Tanpa aku mengiyakan, dia sudah berlalu sambil berkata, “Ke Lab Biologi sekarang!” sekali lagi itu bukan merupakan ajakan yang baik dari seorang Sei, melainkan sebuah perintah, dan entah mengapa aku tidak menolaknya.
***
    Di lab biologi, aku tertegun, di sana banyak barang tidak berada di tempatnya.
“Bantu bersihkan!”
“Watde!!Apa maksudmu, kau menyuruhku membersihkan lab ini? Aku tidak mau.” Aku membalikkan badanku dan siap untuk melangkah pergi dari lab itu.
Grep__
“Kau benar-benar tidak mau? Padahal aku ingin kau berada di sini,” ucapnya sangat dekat di teligaku.
Bagaimana tidak. Saat aku akan pergi dari lab itu, belum satu langkah dia menahanku dengan menarik tanganku sampai posisiku seperti sekarang ini. Aku canggung dalam hal ini, wajahnya tepat berada di samping telinga kananku. Ucapannya itu seakan seperti bisikan yang membuatku sedikit gemetaran.
“Iya, ya. Baiklah.” Bodoh!! Kenapa aku menerimanya.

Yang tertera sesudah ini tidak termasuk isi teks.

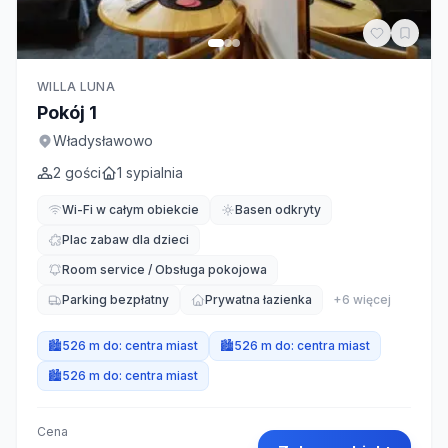
WILLA LUNA
Pokój 1
Władysławowo
2
gości
1
sypialnia
Wi-Fi w całym obiekcie
Basen odkryty
Plac zabaw dla dzieci
Room service / Obsługa pokojowa
Parking bezpłatny
Prywatna łazienka
+
6
więcej
🏙️
526 m do:
centra miast
🏙️
526 m do:
centra miast
🏙️
526 m do:
centra miast
Cena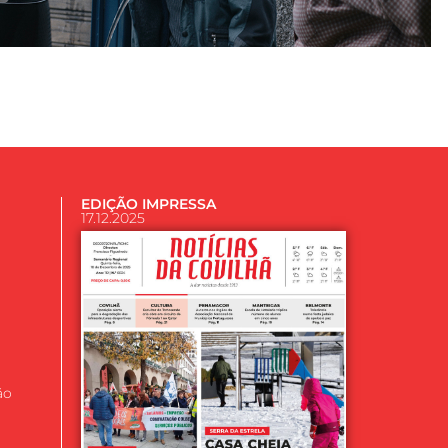
EDIÇÃO IMPRESSA
17.12.2025
ão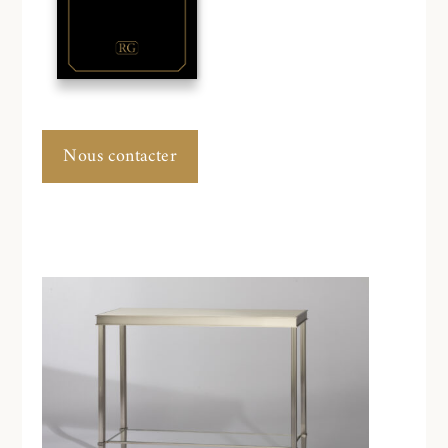
Nous contacter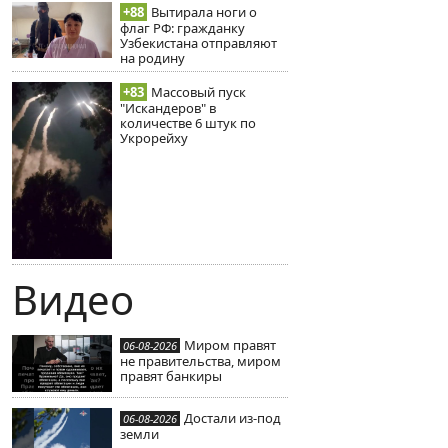
+88
Вытирала ноги о
флаг РФ: гражданку
Узбекистана отправляют
на родину
+83
Массовый пуск
"Искандеров" в
количестве 6 штук по
Укрорейху
Видео
Миром правят
06-08-2026
не правительства, миром
правят банкиры
Достали из-под
06-08-2026
земли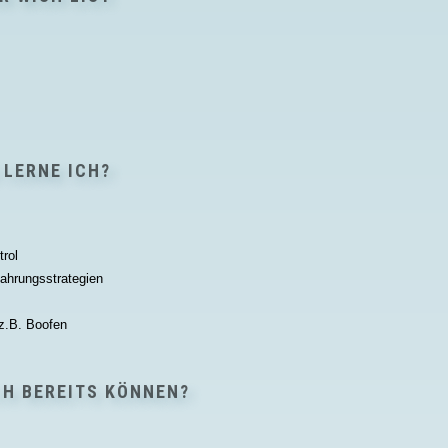
 LERNE ICH?
trol
ahrungsstrategien
 z.B. Boofen
CH BEREITS KÖNNEN?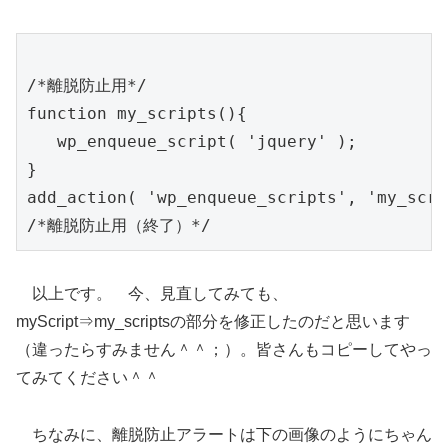
/*離脱防止用*/

function my_scripts(){

   wp_enqueue_script( 'jquery' );

}

add_action( 'wp_enqueue_scripts', 'my_scri
以上です。 今、見直してみても、
myScript⇒my_scriptsの部分を修正したのだと思います
（違ったらすみません＾＾；）。皆さんもコピーしてやっ
てみてください＾＾
ちなみに、離脱防止アラートは下の画像のようにちゃん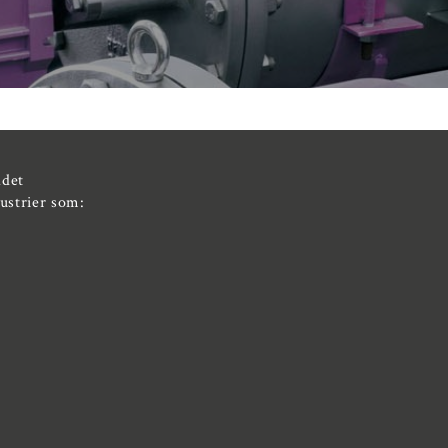
ådet
dustrier som: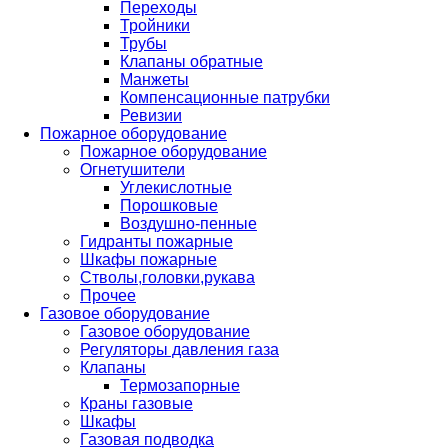
Переходы
Тройники
Трубы
Клапаны обратные
Манжеты
Компенсационные патрубки
Ревизии
Пожарное оборудование
Пожарное оборудование
Огнетушители
Углекислотные
Порошковые
Воздушно-пенные
Гидранты пожарные
Шкафы пожарные
Стволы,головки,рукава
Прочее
Газовое оборудование
Газовое оборудование
Регуляторы давления газа
Клапаны
Термозапорные
Краны газовые
Шкафы
Газовая подводка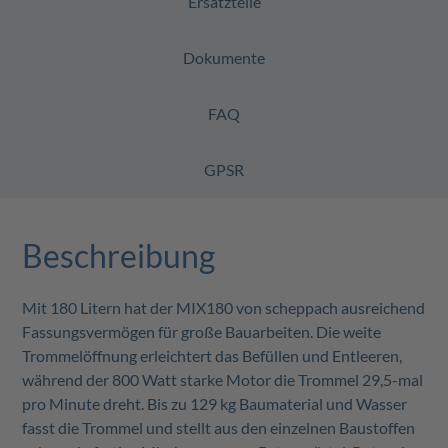
Ersatzteile
Dokumente
FAQ
GPSR
Beschreibung
Mit 180 Litern hat der MIX180 von scheppach ausreichend
Fassungsvermögen für große Bauarbeiten. Die weite
Trommelöffnung erleichtert das Befüllen und Entleeren,
während der 800 Watt starke Motor die Trommel 29,5-mal
pro Minute dreht. Bis zu 129 kg Baumaterial und Wasser
fasst die Trommel und stellt aus den einzelnen Baustoffen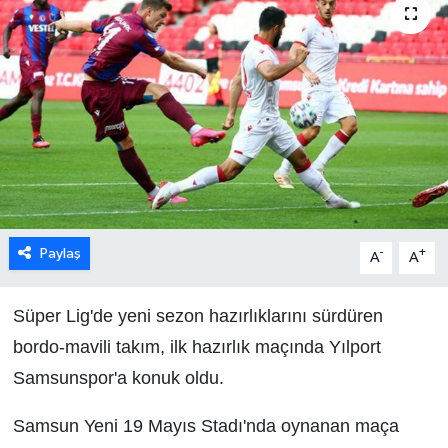
Paylaş
-
+
A
A
Süper Lig'de yeni sezon hazırlıklarını sürdüren
bordo-mavili takım, ilk hazırlık maçında Yılport
Samsunspor'a konuk oldu.
Samsun Yeni 19 Mayıs Stadı'nda oynanan maça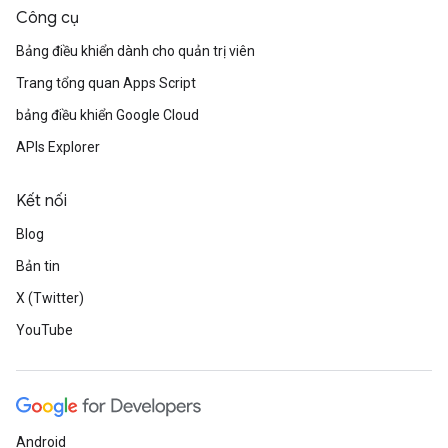
Công cụ
Bảng điều khiển dành cho quản trị viên
Trang tổng quan Apps Script
bảng điều khiển Google Cloud
APIs Explorer
Kết nối
Blog
Bản tin
X (Twitter)
YouTube
Android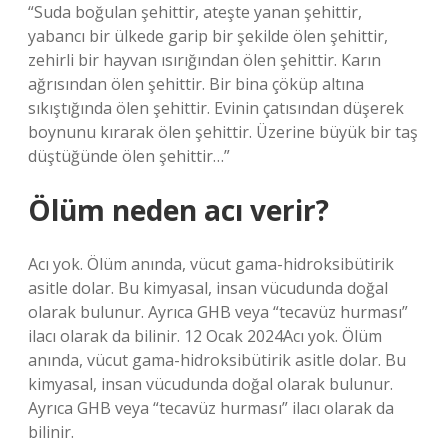
“Suda boğulan şehittir, ateşte yanan şehittir,
yabancı bir ülkede garip bir şekilde ölen şehittir,
zehirli bir hayvan ısırığından ölen şehittir. Karın
ağrısından ölen şehittir. Bir bina çöküp altına
sıkıştığında ölen şehittir. Evinin çatısından düşerek
boynunu kırarak ölen şehittir. Üzerine büyük bir taş
düştüğünde ölen şehittir…”
Ölüm neden acı verir?
Acı yok. Ölüm anında, vücut gama-hidroksibütirik
asitle dolar. Bu kimyasal, insan vücudunda doğal
olarak bulunur. Ayrıca GHB veya “tecavüz hurması”
ilacı olarak da bilinir. 12 Ocak 2024Acı yok. Ölüm
anında, vücut gama-hidroksibütirik asitle dolar. Bu
kimyasal, insan vücudunda doğal olarak bulunur.
Ayrıca GHB veya “tecavüz hurması” ilacı olarak da
bilinir.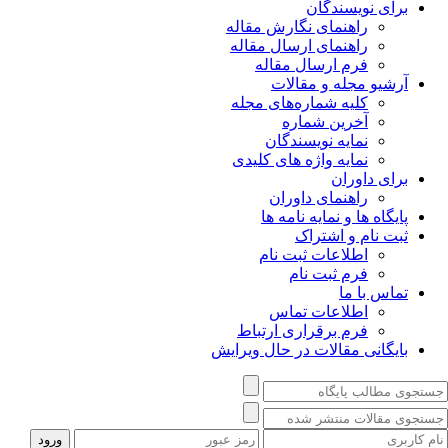
برای نویسندگان
راهنمای نگارش مقاله
راهنمای ارسال مقاله
فرم ارسال مقاله
آرشیو مجله و مقالات
کلیه شماره‌های مجله
آخرین شماره
نمایه نویسندگان
نمایه واژه های کلیدی
برای داوران
راهنمای داوران
پایگاه ها و نمایه نامه ها
ثبت نام و اشتراک
اطلاعات ثبت نام
فرم ثبت نام
تماس با ما
اطلاعات تماس
فرم برقراری ارتباط
بایگانی مقالات در حال ویرایش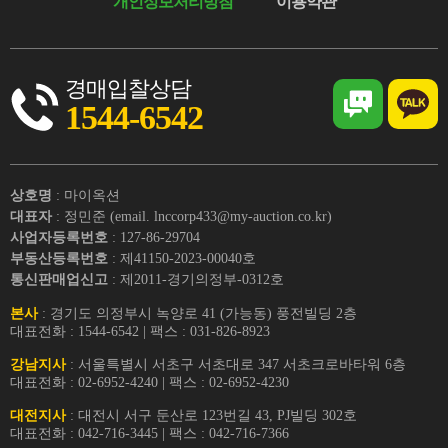
개인정보처리방침
이용약관
경매입찰상담
1544-6542
상호명
: 마이옥션
대표자
: 정민준 (email. lnccorp433@my-auction.co.kr)
사업자등록번호
: 127-86-29704
부동산등록번호
: 제41150-2023-00040호
통신판매업신고
: 제2011-경기의정부-0312호
본사
: 경기도 의정부시 녹양로 41 (가능동) 풍전빌딩 2층
대표전화 : 1544-6542 | 팩스 : 031-826-8923
강남지사
: 서울특별시 서초구 서초대로 347 서초크로바타워 6층
대표전화 : 02-6952-4240 | 팩스 : 02-6952-4230
대전지사
: 대전시 서구 둔산로 123번길 43, PJ빌딩 302호
대표전화 : 042-716-3445 | 팩스 : 042-716-7366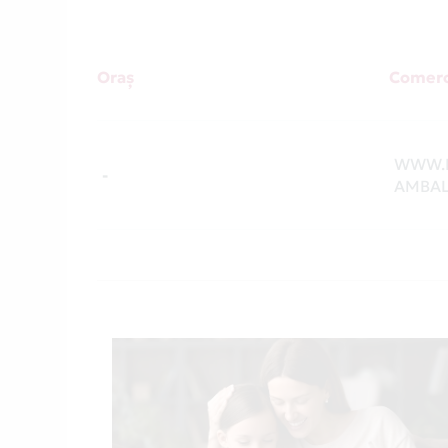
Oraș
Comerc
WWW.B
-
AMBAL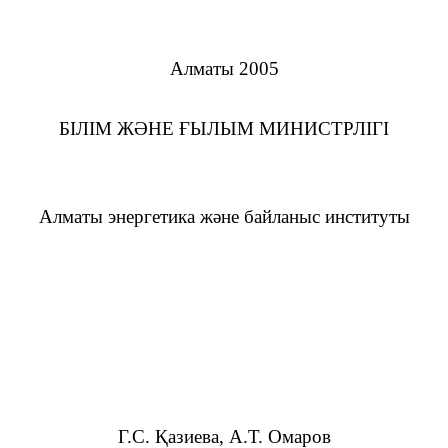
Алматы 2005
БІЛІМ ЖӘНЕ ҒЫЛЫМ МИНИСТРЛІГІ
Алматы энергетика және байланыс институты
Г.С. Қазиева, А.Т. Омаров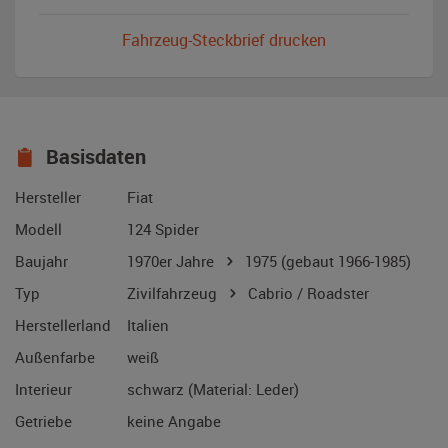
Fahrzeug-Steckbrief drucken
Basisdaten
Hersteller
Fiat
Modell
124 Spider
Baujahr
1970er Jahre
1975
(gebaut 1966-1985)
Typ
Zivilfahrzeug
Cabrio / Roadster
Herstellerland
Italien
Außenfarbe
weiß
Interieur
schwarz (Material: Leder)
Getriebe
keine Angabe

    Apakah hanya dengan bisikan itu, aku luluh dan tunduk dengan perintahnya. Memangnya siapa dia. Raja? Bukan kan?
    Pertanyaan yang tak perlu dijawab.
“Buku-buku ini harus aku taruh mana?” tanyaku kepadanya sambil menggendong buku-buku tebal.
Dia pun membalikkan badannya dan menatapku dingin, wajahnya datar memang, tetapi tatapan mata indah itu serasa tajam dan menusukku seketika. Karena lama tidak menjawab. Aku pun mengulangi pertanyaanku.
“Anoo… buku ini…” belum selesai mengulang pertanyaanku.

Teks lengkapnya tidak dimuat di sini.